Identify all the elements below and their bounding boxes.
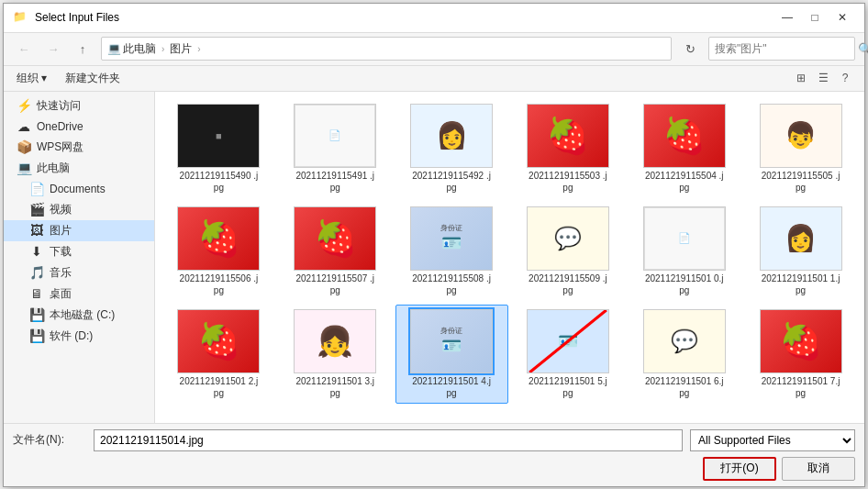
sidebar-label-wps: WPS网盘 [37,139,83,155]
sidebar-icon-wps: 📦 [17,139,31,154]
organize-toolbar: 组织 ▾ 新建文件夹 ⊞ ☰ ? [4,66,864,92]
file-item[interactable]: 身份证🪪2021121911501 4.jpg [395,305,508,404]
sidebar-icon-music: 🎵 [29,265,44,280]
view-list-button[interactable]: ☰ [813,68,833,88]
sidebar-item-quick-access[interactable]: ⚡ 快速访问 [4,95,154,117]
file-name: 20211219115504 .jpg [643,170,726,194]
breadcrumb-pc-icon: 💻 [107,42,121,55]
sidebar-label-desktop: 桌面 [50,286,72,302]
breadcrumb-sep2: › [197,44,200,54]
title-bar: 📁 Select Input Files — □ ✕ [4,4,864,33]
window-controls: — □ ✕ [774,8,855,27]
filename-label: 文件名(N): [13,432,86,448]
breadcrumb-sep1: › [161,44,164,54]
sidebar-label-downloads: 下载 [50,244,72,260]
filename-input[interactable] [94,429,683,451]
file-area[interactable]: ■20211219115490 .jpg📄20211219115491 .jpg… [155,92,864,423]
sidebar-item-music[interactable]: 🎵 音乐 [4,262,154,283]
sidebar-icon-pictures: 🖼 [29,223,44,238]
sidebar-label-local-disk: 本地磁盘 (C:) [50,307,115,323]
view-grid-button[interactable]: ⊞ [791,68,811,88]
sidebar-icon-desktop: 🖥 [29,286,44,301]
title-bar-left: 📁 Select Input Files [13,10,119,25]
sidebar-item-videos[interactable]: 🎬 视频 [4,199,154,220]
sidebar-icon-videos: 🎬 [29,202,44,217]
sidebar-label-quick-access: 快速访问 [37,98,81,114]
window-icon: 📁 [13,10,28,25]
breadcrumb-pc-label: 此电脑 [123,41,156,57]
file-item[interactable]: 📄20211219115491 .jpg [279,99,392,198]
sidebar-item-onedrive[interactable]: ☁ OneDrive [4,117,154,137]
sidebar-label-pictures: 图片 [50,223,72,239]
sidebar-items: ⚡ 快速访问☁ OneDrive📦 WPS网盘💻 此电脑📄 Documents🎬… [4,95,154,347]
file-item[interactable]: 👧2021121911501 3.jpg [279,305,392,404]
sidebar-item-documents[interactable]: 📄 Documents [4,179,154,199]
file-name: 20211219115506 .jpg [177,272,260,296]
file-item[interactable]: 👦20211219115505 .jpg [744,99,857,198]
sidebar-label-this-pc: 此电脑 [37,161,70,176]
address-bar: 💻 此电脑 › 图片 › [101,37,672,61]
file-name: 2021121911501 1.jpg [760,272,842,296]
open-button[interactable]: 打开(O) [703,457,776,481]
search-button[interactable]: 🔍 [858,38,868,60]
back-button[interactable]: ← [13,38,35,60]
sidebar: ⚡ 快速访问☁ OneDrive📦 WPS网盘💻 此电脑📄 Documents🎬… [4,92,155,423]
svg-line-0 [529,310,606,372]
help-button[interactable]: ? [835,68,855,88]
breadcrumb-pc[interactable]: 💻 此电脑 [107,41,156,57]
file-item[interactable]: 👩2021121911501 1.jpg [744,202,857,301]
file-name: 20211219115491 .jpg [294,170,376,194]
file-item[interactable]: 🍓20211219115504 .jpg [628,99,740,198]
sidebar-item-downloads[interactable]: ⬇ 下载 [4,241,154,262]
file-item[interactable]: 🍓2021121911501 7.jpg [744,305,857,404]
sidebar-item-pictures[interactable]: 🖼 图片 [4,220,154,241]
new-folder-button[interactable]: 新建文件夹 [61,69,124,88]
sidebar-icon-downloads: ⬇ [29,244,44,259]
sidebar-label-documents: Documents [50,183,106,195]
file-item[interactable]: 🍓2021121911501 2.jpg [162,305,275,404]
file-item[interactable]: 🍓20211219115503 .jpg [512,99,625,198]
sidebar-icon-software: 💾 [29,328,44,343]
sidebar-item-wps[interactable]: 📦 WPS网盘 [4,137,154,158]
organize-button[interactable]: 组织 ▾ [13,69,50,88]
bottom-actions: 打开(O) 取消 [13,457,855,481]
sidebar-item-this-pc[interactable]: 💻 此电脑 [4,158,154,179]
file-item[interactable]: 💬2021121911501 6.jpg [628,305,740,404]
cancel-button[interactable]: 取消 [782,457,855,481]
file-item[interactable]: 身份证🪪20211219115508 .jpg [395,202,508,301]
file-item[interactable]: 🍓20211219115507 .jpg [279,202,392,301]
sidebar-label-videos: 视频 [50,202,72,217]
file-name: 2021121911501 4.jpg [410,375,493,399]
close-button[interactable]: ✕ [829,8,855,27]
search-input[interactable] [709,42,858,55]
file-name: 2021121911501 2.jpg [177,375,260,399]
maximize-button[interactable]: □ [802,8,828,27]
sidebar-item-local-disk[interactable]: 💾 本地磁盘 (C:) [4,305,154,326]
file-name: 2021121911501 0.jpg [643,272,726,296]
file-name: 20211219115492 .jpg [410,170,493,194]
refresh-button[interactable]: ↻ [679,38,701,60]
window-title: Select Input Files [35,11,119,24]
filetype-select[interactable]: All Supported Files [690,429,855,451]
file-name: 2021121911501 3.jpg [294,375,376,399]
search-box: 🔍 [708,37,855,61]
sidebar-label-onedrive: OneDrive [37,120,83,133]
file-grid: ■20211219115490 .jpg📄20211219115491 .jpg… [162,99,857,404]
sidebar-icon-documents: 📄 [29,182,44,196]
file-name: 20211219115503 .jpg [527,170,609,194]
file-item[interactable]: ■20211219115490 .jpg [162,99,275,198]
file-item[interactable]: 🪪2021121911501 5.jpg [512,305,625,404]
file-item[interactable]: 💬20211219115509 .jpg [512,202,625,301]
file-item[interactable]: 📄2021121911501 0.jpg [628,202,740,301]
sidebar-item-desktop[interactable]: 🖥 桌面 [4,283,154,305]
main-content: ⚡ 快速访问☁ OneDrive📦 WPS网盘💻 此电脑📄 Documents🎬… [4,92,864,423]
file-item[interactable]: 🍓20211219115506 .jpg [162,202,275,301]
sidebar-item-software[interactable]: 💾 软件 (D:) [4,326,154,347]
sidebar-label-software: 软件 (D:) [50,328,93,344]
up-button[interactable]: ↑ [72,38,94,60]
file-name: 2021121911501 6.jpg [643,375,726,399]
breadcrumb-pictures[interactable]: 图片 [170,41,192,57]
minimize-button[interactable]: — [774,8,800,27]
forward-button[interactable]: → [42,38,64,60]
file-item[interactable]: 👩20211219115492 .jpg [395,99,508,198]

==

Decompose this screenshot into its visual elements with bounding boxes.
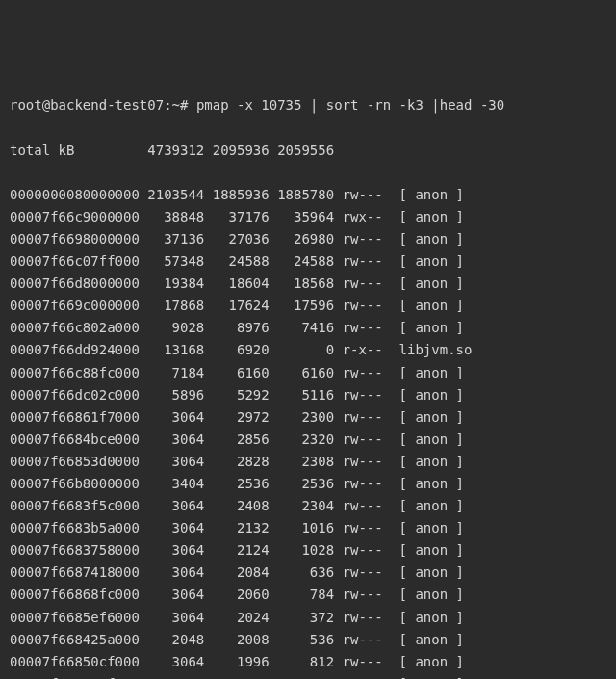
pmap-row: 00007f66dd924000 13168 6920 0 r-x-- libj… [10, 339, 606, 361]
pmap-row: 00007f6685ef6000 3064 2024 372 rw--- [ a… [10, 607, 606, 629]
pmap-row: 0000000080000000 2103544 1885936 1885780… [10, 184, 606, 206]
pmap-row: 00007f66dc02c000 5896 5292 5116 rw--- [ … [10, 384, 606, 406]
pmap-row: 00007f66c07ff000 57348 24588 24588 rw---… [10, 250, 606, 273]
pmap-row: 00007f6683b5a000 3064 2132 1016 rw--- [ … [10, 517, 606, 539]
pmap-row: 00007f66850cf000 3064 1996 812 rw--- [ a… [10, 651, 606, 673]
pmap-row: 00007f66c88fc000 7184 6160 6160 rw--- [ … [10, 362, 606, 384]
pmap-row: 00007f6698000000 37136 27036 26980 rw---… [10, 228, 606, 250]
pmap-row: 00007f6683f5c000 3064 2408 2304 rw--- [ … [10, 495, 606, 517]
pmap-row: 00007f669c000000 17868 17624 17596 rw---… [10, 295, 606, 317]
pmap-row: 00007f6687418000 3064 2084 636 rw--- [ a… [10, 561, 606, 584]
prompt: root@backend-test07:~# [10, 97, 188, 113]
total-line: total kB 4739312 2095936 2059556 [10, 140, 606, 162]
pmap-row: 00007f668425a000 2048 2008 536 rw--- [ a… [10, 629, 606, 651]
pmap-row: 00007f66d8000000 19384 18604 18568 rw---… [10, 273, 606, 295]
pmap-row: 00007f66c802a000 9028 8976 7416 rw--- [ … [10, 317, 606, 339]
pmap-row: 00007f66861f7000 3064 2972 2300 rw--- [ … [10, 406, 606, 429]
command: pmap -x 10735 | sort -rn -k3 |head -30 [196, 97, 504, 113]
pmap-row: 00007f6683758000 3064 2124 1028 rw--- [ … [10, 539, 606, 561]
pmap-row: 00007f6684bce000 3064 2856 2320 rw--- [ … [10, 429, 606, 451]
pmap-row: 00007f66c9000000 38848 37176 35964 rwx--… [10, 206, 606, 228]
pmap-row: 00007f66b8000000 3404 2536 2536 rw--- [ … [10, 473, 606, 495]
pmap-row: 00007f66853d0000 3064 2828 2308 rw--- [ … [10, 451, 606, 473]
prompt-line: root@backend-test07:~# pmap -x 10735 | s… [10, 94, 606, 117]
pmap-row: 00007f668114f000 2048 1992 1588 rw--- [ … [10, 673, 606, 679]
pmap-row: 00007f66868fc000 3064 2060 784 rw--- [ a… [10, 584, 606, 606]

---

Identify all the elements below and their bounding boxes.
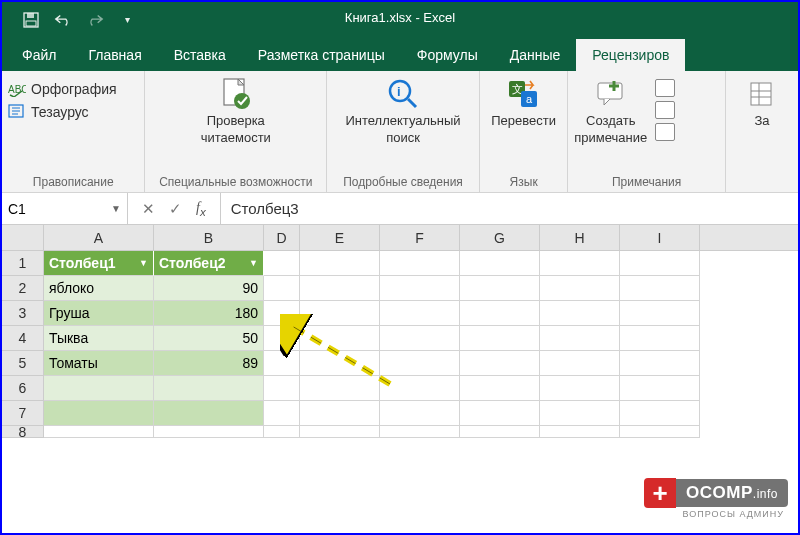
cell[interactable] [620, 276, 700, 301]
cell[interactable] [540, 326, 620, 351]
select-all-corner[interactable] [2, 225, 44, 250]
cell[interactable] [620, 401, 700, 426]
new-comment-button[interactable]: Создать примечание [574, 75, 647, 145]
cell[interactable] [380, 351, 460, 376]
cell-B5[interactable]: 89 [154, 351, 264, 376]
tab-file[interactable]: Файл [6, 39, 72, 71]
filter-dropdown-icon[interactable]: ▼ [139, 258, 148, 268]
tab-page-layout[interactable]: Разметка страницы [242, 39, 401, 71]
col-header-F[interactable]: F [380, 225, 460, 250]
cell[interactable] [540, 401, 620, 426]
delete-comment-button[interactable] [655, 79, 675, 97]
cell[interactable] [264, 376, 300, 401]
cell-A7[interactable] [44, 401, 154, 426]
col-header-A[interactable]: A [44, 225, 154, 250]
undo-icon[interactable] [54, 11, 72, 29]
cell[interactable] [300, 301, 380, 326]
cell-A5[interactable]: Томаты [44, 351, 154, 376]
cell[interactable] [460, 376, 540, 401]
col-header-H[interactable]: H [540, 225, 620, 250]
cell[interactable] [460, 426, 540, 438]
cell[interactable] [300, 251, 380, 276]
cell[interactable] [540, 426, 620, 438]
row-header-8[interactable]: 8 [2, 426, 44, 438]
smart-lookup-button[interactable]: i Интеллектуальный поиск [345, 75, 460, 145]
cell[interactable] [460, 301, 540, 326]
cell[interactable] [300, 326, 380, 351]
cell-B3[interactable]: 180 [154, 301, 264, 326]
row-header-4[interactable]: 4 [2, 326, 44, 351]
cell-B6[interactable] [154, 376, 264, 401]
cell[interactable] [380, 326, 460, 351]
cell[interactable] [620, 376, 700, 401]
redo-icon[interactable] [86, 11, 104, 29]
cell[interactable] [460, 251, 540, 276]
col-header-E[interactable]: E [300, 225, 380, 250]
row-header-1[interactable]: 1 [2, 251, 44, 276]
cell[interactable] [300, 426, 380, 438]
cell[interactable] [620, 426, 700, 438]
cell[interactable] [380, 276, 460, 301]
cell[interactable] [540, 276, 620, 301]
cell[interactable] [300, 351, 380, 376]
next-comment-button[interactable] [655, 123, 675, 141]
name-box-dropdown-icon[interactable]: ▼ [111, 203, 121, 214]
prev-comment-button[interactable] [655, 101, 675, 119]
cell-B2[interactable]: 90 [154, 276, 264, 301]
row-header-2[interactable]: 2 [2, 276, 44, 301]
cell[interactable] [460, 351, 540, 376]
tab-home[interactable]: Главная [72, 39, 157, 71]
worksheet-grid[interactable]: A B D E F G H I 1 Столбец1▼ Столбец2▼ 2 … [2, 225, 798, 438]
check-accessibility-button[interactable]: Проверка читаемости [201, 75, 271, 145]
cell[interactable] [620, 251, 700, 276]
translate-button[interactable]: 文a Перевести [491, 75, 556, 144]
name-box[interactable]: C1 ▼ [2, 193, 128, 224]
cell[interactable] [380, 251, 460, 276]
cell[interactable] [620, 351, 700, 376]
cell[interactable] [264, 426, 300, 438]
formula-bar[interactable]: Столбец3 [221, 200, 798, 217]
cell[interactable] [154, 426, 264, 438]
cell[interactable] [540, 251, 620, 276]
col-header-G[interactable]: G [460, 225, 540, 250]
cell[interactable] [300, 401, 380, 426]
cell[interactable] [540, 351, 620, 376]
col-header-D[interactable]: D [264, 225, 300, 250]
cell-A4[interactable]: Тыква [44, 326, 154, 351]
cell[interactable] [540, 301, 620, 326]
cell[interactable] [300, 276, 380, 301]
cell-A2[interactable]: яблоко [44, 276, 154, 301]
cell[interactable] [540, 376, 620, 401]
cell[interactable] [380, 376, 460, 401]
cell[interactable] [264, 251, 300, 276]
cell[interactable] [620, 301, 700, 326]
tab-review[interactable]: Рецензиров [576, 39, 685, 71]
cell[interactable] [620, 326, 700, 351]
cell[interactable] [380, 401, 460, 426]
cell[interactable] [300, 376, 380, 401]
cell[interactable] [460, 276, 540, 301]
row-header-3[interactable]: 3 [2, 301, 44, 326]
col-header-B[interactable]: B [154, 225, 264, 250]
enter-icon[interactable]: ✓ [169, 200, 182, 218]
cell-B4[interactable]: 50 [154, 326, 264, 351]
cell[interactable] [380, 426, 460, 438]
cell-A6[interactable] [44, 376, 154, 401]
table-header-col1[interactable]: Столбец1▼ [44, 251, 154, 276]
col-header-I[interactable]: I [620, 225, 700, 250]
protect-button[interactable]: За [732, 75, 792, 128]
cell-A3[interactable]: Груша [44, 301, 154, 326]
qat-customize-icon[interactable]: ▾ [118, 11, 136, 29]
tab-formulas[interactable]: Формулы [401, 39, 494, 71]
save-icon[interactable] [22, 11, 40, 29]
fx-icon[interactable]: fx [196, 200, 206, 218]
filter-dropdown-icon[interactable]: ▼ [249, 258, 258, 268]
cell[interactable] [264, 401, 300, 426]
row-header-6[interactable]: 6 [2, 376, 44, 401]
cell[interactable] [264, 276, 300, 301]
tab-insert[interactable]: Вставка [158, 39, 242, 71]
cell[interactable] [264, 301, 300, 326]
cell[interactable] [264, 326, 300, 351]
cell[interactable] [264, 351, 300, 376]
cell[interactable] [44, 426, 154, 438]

- **DESCRIPTION OF THE TASK**: Only a number is expected in response: how many lines of the records above include the word "disk".

- **REPLY TO THE TASK**: 2